La
lectura atenta de cualquier manual relativo a la ciencia y su desarrollo
histórico en el final del siglo XX arroja un dato de especial relevancia. Son
muchas las disciplinas que en aquellos tumultuosos años proclamaron una y otra
vez, con excesiva insistencia, la muerte de su particular materia de estudio.
Así, los historiadores asumieron con responsabilidad ya no el propio fin de la
historia, idea relacionada de forma estrecha con un proyecto ideológico de
profundo calado neoconservador, sino la propia defunción de la historia como
disciplina y como objeto de pensamiento. De la misma manera, todos los
investigadores de lo cultural como fenómeno objetivable y conmensurable
proclamaron a bombo y platillo la destrucción del paradigma básico que, por
ejemplo, sustentó las ideas y venidas de la “ciencia antropológica”. Por
último, por poner freno a una larga lista de implicados y/o afectados por esta
temprana muerte, hasta los propios historiadores del arte se atrevieron a
elevar sus rezos por el reciente fallecido, el arte.
¿Qué ocurrió para que, de la noche a la
mañana, nos despertásemos con el armario lleno de cadáveres?
Es
evidente que para determinadas mentes preclaras e intelectuales el proyecto
moderno fracasó. Fue derrotado de forma estrepitosa en los campos de batalla y
en las trincheras de medio mundo. Las naciones occidentales han sido las únicas
capaces a lo largo de la historia evolutiva humana de generar los mecanismos
propicios y potenciales para sumir a la civilización y a la propia especie en
el caos y en su autodestrucción. Los acontecimientos que determinaron la
primera mitad del siglo XX no fueron más que la cristalización de todo el
devenir social, político, económico e ideológico que surgió de ese famoso
proyecto moderno que había decidido tomar como bandera la razón.
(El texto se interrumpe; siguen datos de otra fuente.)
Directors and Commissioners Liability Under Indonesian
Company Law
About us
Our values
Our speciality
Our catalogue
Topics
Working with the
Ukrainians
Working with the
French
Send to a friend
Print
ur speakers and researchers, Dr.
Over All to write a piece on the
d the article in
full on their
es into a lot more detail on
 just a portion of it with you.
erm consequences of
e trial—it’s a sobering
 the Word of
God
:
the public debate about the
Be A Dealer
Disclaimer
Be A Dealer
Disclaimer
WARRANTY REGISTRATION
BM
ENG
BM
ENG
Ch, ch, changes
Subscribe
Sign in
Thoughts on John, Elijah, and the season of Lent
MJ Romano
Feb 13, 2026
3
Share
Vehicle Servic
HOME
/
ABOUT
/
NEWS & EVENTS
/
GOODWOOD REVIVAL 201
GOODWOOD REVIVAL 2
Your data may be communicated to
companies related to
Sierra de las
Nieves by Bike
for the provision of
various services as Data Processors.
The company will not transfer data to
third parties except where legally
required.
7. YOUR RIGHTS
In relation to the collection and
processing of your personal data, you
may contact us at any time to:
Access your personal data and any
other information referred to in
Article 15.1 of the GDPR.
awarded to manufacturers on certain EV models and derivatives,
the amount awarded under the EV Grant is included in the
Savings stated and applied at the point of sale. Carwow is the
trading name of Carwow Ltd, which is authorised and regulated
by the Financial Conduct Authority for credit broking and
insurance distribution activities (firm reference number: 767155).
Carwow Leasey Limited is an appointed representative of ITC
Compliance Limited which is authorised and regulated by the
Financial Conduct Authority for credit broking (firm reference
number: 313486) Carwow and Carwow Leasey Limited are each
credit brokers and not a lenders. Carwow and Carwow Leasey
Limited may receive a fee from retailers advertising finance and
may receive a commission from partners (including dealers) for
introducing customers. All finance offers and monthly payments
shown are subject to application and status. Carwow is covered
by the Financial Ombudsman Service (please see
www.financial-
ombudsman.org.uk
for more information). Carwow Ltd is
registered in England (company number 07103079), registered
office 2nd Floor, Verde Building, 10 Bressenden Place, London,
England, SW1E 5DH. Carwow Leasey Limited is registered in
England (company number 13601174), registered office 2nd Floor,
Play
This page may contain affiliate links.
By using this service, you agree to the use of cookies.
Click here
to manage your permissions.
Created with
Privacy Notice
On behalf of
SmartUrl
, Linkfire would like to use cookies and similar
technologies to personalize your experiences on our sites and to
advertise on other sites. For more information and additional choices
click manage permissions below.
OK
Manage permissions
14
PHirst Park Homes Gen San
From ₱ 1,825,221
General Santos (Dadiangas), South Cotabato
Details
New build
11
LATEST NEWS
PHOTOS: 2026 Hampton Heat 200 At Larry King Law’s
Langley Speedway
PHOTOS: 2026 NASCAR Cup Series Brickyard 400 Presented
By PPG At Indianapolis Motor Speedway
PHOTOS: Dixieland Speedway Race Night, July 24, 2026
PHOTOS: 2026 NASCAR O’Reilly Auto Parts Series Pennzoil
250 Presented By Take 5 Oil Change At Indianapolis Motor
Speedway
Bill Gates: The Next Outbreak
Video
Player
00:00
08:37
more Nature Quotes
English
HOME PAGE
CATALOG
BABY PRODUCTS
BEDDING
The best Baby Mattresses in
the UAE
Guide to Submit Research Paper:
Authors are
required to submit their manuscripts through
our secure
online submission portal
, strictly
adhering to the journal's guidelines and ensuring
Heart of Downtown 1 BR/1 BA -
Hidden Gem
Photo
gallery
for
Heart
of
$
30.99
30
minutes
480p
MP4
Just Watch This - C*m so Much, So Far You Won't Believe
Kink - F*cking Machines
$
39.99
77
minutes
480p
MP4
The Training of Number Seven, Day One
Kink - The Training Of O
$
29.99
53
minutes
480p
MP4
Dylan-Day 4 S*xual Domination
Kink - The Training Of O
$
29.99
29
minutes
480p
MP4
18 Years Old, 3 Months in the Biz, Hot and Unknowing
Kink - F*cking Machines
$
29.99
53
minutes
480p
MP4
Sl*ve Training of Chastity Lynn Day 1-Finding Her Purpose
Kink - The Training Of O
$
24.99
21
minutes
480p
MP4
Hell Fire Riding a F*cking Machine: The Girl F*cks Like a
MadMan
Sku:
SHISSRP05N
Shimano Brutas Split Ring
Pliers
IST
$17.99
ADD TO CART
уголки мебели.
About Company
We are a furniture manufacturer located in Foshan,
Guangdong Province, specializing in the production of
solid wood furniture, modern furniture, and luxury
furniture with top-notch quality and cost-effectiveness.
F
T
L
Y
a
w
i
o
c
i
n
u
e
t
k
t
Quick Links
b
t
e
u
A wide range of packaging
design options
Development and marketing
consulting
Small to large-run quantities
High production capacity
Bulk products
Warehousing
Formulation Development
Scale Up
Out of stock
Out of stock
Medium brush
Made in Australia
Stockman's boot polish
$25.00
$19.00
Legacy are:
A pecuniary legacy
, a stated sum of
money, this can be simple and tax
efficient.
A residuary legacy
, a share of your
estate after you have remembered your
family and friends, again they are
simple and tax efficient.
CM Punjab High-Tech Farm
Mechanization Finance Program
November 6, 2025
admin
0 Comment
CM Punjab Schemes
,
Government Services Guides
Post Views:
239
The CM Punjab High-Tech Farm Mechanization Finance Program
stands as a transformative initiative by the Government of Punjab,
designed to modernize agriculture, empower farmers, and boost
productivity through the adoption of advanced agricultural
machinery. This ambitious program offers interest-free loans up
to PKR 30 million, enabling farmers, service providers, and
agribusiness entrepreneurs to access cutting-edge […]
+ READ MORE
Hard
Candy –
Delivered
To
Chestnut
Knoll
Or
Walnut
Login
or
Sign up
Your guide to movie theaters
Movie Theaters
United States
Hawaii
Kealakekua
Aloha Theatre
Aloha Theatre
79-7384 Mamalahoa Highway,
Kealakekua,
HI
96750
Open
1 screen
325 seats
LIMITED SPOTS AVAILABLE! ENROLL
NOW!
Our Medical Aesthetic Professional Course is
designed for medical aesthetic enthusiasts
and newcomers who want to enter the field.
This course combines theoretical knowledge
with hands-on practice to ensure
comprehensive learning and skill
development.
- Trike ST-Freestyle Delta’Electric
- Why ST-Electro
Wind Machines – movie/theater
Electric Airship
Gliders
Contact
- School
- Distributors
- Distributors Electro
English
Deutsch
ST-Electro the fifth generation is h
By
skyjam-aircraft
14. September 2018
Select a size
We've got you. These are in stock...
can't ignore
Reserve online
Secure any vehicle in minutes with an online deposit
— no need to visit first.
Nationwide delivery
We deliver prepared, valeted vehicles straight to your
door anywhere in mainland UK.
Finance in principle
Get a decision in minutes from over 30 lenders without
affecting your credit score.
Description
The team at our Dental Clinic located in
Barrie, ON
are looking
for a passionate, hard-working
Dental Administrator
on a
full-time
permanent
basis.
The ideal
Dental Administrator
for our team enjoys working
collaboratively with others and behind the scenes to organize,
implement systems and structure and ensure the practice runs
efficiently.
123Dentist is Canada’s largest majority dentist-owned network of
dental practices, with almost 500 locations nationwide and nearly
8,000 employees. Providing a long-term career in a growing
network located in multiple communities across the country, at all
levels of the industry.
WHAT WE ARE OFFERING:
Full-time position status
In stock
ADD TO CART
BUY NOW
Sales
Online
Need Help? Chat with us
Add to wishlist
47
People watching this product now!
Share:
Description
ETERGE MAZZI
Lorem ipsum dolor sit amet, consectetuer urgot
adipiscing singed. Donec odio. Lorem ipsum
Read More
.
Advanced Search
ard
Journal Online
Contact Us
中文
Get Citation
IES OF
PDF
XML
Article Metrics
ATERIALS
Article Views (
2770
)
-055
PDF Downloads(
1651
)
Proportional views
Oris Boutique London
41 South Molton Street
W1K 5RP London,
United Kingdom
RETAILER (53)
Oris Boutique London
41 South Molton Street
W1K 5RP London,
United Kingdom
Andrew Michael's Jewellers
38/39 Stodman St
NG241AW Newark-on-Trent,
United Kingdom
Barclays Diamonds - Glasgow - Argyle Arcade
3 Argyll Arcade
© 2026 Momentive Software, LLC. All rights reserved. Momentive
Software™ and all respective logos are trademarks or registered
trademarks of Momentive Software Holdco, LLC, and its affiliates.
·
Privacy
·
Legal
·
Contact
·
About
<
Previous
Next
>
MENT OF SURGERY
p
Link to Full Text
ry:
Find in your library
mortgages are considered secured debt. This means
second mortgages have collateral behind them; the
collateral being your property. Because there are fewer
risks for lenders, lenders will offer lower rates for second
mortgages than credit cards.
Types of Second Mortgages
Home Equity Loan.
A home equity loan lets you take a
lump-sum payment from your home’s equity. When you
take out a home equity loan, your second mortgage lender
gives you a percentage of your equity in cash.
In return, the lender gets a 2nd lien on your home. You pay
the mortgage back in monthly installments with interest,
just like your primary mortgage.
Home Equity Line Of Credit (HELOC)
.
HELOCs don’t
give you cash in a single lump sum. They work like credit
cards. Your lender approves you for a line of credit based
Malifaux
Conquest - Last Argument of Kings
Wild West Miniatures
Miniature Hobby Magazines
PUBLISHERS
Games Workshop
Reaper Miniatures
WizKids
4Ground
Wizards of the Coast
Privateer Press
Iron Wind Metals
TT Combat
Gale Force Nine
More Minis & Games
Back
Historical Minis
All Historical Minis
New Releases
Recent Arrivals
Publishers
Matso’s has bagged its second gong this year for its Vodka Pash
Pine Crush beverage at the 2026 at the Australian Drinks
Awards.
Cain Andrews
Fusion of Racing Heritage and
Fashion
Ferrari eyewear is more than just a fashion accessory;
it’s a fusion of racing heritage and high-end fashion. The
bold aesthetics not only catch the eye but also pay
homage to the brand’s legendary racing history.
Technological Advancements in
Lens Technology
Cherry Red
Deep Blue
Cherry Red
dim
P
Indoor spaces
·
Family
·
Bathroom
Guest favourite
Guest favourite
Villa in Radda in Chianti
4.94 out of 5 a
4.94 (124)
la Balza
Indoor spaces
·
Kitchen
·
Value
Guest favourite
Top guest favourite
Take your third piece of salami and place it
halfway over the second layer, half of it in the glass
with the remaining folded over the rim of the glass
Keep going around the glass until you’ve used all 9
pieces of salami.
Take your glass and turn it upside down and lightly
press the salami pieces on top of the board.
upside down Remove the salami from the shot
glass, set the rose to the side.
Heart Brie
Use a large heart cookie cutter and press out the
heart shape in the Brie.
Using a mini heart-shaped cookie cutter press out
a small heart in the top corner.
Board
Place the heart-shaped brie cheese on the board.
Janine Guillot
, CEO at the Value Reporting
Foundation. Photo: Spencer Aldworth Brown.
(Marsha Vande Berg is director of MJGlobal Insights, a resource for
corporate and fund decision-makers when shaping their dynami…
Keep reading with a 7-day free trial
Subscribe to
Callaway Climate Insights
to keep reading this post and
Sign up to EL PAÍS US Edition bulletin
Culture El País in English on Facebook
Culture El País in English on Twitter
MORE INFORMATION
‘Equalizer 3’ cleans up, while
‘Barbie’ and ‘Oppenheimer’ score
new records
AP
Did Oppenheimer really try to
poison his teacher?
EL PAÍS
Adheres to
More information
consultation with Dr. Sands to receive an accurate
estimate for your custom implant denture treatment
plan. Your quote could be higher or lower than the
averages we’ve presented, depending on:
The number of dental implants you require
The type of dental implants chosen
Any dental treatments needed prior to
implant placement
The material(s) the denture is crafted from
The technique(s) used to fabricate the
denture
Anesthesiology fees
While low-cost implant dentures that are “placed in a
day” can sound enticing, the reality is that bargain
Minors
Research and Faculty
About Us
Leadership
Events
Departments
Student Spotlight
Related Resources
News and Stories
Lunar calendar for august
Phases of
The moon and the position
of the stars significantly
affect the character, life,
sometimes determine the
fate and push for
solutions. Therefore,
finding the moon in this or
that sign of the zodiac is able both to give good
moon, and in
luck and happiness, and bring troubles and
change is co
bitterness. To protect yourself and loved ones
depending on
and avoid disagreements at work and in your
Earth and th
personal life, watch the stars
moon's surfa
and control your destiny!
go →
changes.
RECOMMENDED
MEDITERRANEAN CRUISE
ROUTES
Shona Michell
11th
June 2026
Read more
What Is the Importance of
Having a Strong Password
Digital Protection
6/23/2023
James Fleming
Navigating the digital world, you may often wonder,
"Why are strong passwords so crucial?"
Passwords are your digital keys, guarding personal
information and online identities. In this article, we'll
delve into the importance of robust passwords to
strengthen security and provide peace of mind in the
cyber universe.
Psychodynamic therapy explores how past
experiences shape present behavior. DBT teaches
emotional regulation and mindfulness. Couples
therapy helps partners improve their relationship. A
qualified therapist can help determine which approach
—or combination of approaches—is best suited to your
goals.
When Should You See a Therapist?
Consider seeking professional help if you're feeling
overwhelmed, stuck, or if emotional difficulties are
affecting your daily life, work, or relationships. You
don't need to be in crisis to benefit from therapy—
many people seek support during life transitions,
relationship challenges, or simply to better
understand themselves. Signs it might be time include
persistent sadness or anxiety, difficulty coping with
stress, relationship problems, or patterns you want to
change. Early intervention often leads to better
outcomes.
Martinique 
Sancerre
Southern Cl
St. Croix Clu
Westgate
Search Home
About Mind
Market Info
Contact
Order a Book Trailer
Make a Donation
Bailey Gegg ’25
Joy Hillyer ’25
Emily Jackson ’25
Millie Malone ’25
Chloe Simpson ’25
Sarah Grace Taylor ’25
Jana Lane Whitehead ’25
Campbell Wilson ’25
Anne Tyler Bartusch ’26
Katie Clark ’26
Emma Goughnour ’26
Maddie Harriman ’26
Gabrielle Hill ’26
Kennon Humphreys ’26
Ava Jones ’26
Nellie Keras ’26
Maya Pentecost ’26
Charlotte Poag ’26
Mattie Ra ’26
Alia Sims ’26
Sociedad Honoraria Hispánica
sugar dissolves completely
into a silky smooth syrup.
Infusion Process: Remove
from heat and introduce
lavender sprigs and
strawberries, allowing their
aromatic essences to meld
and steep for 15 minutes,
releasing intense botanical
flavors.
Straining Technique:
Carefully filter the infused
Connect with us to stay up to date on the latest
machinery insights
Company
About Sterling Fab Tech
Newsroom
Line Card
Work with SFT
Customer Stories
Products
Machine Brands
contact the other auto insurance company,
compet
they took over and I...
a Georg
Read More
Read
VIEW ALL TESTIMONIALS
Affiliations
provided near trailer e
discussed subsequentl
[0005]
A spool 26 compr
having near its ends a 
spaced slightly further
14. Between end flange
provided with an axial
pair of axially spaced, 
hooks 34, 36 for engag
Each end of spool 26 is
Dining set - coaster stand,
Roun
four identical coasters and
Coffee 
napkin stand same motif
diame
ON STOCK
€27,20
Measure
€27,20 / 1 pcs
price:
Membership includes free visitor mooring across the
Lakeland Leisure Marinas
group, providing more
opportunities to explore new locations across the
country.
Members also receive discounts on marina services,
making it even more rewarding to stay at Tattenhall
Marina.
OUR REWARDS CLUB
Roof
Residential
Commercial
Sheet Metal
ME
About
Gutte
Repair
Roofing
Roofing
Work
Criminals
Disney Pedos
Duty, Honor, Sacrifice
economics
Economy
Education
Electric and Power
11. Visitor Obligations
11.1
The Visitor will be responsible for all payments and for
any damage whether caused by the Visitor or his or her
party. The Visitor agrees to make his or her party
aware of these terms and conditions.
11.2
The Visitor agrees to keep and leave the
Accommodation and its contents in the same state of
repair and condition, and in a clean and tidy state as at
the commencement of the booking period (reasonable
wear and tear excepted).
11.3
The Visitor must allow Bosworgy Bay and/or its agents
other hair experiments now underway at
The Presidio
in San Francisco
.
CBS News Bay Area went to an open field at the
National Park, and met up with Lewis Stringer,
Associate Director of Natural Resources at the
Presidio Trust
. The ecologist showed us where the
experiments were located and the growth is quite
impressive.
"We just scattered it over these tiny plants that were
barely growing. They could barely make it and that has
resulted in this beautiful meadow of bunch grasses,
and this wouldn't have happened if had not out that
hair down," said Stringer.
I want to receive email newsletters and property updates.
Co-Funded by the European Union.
Eso sí, de una
forma excluyente y dogmática, sustituyendo viejos y oscuros dioses por nuevas
divinidades igual de inaccesibles e inflexibles respecto a sus principios
máximos.
El
desencanto de la razón pudo ser la causa, dentro de una causalidad múltiple,
que decantase a una parte de la intelectualidad a la asunción de unos modelos
radicales cuyo principio máximo y simplificado alababa la muerte de la misma
razón. En un proceso continuado, que alcanzó su cénit en los fatídicos años
ochenta, pensadores, filósofos y científicos decidieron que dos más dos nunca
era cuatro y que la física natural, antes tan recta y digna, era asunto
circense sujeto al azar más fortuito.
En
el pantanoso campo de las ciencias sociales la onda expansiva de la revolución
epistemológica del posmodernismo llegó con especial virulencia. Los mismos
cimientos que habían sustentado el carácter positivista de estas disciplinas
fueron atacados por debajo de su línea de flotación. Fue entonces, en un
sálvese quién pueda, cuando muchos de estos científicos sociales y culturales,
de reciente hornada, se arrojaron por la borda abandonando un cuerpo más que
moribundo. En estos momentos, las calles académicas e intelectuales fueron
tomadas por jóvenes airados que no dudaban en proclamar la muerte de la
historia, de la cultura o del mismo arte. Todos los sesudos fundamentos que
sostenían la frágil cientificidad de estas disciplinas tan poco científicas
cayeron como un castillo de naipes, dejando a la vista su desnuda estructura
vacía de contenidos.
No
es la ocasión de entrar a considerar la conveniencia o no del uso del término ciencia adjetivado con el calificativo
de social o humana. Lo único que podemos considerar es la debilidad
metodológica como causa última del exceso de celo a la hora de teorizar sobre
la esencia misma de campos del saber como la historia o la antropología. Son
disciplinas cuyo fundamento metodológico es susceptible de ser sometido a una
revisión crítica y, por lo tanto, necesita de un buen andamiaje teórico que
sustente la presumible cientificidad de sus conclusiones y resultados. Eso sin
entrar en la discusión bizantina en torno a la necesidad o no de acompañar todo
relato histórico o cultural de una necesaria justificación objetiva.
Puede
que esta sea también razón de la inmersión plena de muchos pensadores sociales
y culturales en la posmodernidad sin haber comprobado con antelación la
profundidad de la
piscina. Evidentemente, el resultado ha sido más que
variopinto. Sin embargo, el historiador o el antropólogo, por ejemplo, quizás
haya perdido la ocasión de reelaborar su propio campo de trabajo asumiendo y
aceptando sin excesivo dolor lo volátil de su disciplina. Podría haberse dado
el momento propicio para asumir el más que necesario papel de relatores de
historias que pueden apoyarse en la suficiente base documental como para
obtener cierta apariencia de verdad cultural o histórica. No se trata de una
falsa pretensión relativizadora, sino de la asunción del rol justo y demandado en
la sociedad por parte del investigador y el constructor cultural.